_Exercise details:_
Which lines of the entries contain the string "each"? Please find them and copy them.

_Excerpts from a dataset:_
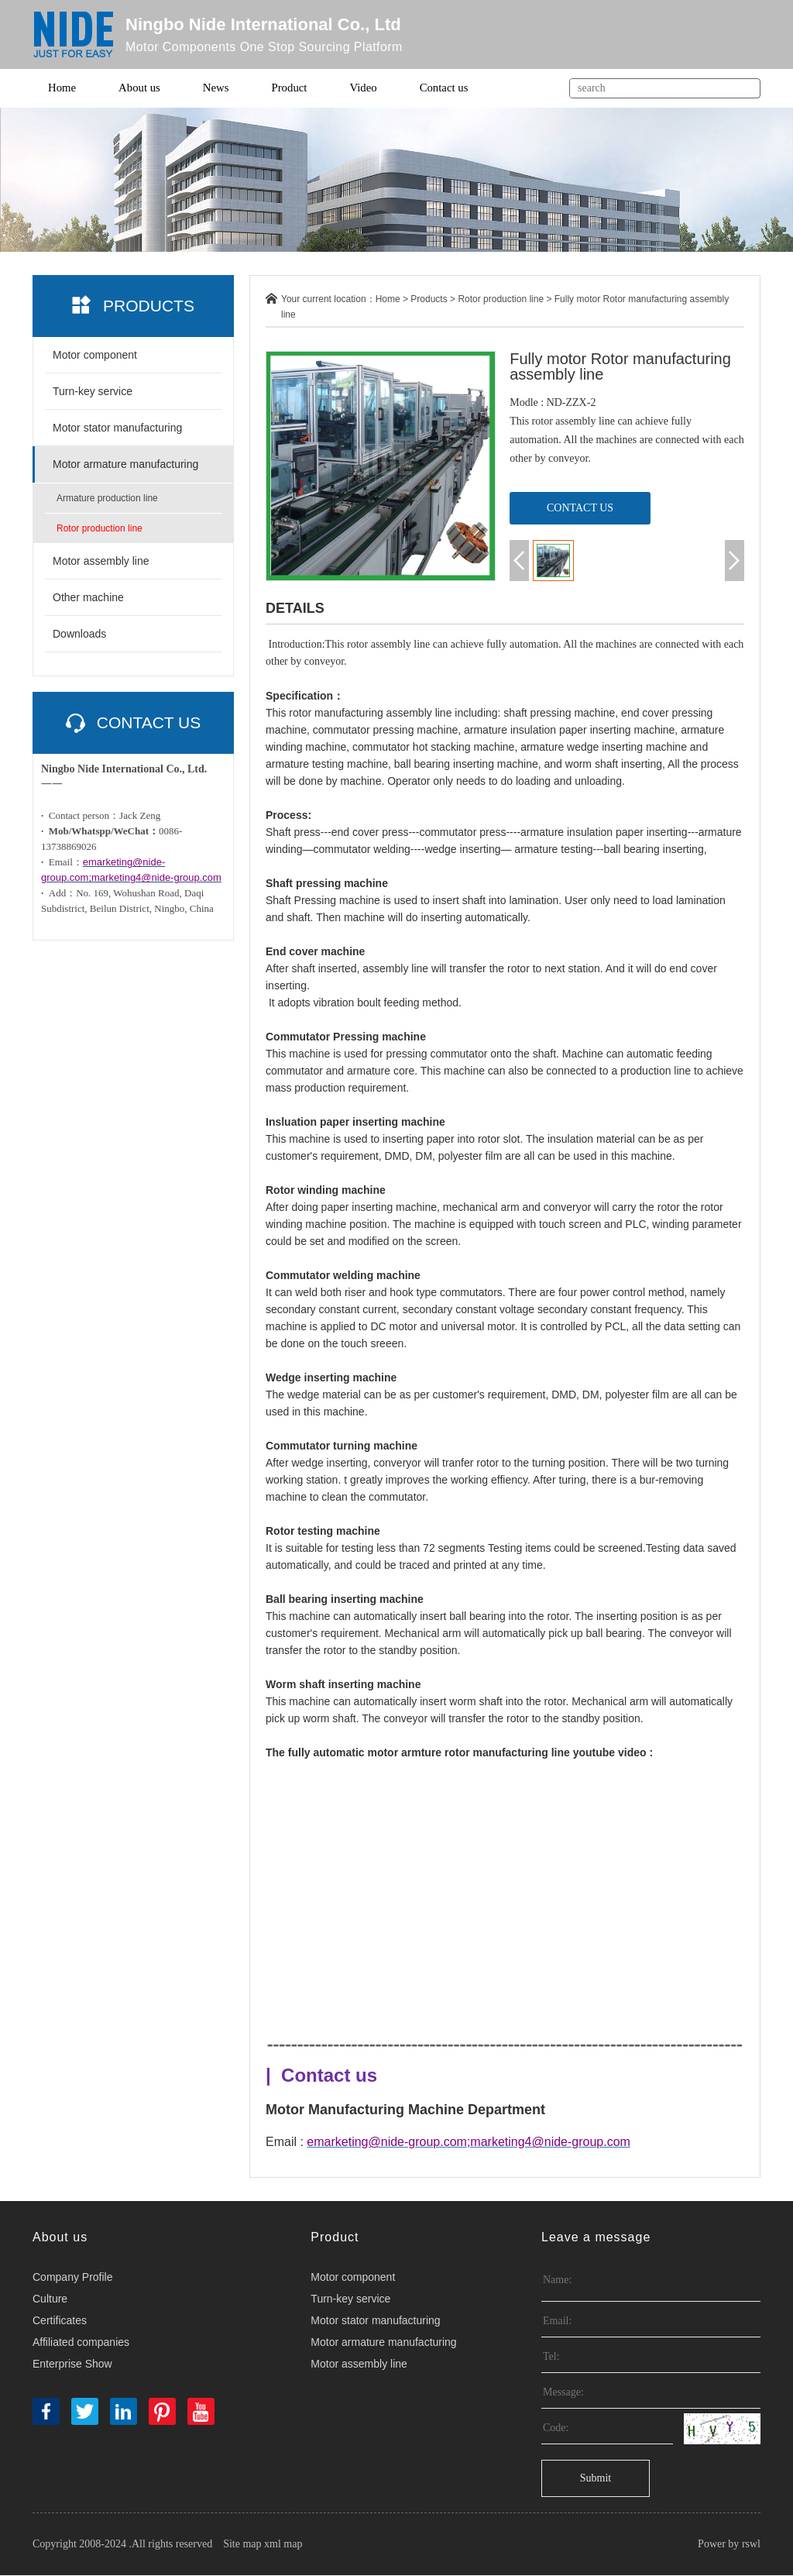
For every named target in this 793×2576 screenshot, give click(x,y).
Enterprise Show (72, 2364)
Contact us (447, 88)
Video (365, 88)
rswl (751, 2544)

...

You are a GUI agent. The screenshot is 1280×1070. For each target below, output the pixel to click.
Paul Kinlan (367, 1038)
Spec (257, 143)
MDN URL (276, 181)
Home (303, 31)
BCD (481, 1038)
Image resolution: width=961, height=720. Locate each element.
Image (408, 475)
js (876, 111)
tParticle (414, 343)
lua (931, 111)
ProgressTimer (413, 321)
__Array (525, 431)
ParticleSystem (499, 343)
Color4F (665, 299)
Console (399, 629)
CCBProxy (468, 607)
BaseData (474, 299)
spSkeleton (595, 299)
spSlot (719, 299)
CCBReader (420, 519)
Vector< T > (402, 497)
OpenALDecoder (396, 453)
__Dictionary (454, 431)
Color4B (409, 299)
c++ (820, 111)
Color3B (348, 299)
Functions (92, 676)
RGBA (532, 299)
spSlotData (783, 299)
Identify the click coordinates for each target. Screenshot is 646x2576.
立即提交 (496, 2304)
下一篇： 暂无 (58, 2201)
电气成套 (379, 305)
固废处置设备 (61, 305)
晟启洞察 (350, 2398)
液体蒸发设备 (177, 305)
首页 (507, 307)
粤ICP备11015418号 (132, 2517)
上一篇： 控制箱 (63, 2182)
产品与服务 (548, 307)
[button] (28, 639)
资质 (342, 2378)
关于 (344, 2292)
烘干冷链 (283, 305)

_Solution for this task:_
You are a GUI agent. The screenshot is 1280×1070. For each target below, output the pixel to click.
Image resolution: width=961, height=720. Locate each element.
Identify the click coordinates for each target. Screenshot is 646x2576.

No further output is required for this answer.